***** SOURCE DATA *****

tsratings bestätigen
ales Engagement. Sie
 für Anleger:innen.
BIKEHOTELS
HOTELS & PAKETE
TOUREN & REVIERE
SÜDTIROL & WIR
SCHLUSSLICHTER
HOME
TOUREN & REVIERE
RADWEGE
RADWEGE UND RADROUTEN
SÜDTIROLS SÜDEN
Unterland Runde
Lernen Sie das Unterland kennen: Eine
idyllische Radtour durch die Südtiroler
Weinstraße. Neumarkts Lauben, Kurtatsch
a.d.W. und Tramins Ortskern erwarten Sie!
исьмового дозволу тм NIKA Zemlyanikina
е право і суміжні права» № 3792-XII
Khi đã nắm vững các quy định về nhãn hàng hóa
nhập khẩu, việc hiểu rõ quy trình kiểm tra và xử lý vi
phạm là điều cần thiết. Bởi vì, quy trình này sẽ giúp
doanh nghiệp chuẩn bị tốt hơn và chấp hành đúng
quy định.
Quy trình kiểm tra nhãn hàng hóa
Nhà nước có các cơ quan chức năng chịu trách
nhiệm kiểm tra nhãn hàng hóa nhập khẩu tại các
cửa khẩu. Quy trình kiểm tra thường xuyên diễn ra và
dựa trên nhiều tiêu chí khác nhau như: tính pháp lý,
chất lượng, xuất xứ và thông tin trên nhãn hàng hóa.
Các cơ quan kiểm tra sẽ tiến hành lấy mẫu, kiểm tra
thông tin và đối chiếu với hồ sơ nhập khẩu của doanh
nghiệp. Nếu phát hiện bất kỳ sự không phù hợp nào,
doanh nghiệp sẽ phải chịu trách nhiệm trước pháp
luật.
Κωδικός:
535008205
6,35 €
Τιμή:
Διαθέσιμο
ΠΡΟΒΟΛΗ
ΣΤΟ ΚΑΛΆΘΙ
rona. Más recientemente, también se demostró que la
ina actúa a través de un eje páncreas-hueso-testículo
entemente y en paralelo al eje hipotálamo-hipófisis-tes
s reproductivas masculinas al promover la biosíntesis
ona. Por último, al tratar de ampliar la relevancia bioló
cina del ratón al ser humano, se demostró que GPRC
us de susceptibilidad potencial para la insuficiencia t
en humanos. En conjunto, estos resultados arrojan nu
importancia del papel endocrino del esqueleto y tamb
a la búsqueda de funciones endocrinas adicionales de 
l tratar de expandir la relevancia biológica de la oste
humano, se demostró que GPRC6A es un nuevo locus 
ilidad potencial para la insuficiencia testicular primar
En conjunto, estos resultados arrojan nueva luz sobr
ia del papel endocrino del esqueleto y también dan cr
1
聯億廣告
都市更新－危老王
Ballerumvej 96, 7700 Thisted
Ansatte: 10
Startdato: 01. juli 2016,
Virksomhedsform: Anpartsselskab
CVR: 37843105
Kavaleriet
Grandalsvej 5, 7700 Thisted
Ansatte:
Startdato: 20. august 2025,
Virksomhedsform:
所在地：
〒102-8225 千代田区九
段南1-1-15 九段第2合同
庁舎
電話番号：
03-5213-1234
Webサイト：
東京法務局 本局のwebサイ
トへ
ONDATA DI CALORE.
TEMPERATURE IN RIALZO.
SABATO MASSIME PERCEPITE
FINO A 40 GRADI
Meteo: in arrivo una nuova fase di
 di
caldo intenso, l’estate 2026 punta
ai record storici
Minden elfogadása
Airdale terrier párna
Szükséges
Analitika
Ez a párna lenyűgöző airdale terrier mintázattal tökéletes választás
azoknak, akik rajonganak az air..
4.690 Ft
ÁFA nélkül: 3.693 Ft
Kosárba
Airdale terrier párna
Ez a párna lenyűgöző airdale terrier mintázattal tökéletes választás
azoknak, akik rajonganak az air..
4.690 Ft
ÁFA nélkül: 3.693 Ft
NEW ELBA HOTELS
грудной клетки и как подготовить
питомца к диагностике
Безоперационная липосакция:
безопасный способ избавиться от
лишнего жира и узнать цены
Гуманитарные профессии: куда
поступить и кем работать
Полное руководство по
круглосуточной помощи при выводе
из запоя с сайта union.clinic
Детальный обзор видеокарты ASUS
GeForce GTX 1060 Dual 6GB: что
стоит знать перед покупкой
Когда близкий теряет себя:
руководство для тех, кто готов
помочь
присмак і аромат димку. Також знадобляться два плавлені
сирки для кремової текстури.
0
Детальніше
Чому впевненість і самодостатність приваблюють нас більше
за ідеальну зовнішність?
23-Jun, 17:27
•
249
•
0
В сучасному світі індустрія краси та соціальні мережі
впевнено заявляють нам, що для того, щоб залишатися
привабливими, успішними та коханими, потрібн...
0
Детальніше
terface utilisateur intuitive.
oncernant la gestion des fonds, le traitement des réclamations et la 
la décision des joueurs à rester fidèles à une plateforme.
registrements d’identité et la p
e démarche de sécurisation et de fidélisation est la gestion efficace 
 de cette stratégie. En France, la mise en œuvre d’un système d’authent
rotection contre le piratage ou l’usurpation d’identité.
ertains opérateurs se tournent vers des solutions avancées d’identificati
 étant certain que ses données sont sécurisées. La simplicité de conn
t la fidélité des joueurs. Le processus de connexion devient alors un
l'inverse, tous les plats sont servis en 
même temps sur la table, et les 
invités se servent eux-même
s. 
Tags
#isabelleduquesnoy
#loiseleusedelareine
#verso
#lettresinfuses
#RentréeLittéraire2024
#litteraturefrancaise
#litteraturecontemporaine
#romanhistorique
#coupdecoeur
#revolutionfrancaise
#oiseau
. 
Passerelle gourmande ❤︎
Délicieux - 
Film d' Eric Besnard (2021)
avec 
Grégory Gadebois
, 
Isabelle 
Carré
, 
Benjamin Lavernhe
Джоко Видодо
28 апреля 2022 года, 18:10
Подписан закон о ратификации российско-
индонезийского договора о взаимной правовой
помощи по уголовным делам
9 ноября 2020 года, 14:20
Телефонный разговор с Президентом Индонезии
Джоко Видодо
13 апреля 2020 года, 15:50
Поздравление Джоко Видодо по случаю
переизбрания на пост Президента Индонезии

*****

• WORK REQUEST: Within the listing above, locate the line containing "#litteraturecontemporaine" and the line containing "28 апреля 2022 года, 18:10". Reproduce those two lines and all lines between them exactly, with nothing added.

• ANSWER TO THE EXERCISE:
#litteraturecontemporaine
#romanhistorique
#coupdecoeur
#revolutionfrancaise
#oiseau
. 
Passerelle gourmande ❤︎
Délicieux - 
Film d' Eric Besnard (2021)
avec 
Grégory Gadebois
, 
Isabelle 
Carré
, 
Benjamin Lavernhe
Джоко Видодо
28 апреля 2022 года, 18:10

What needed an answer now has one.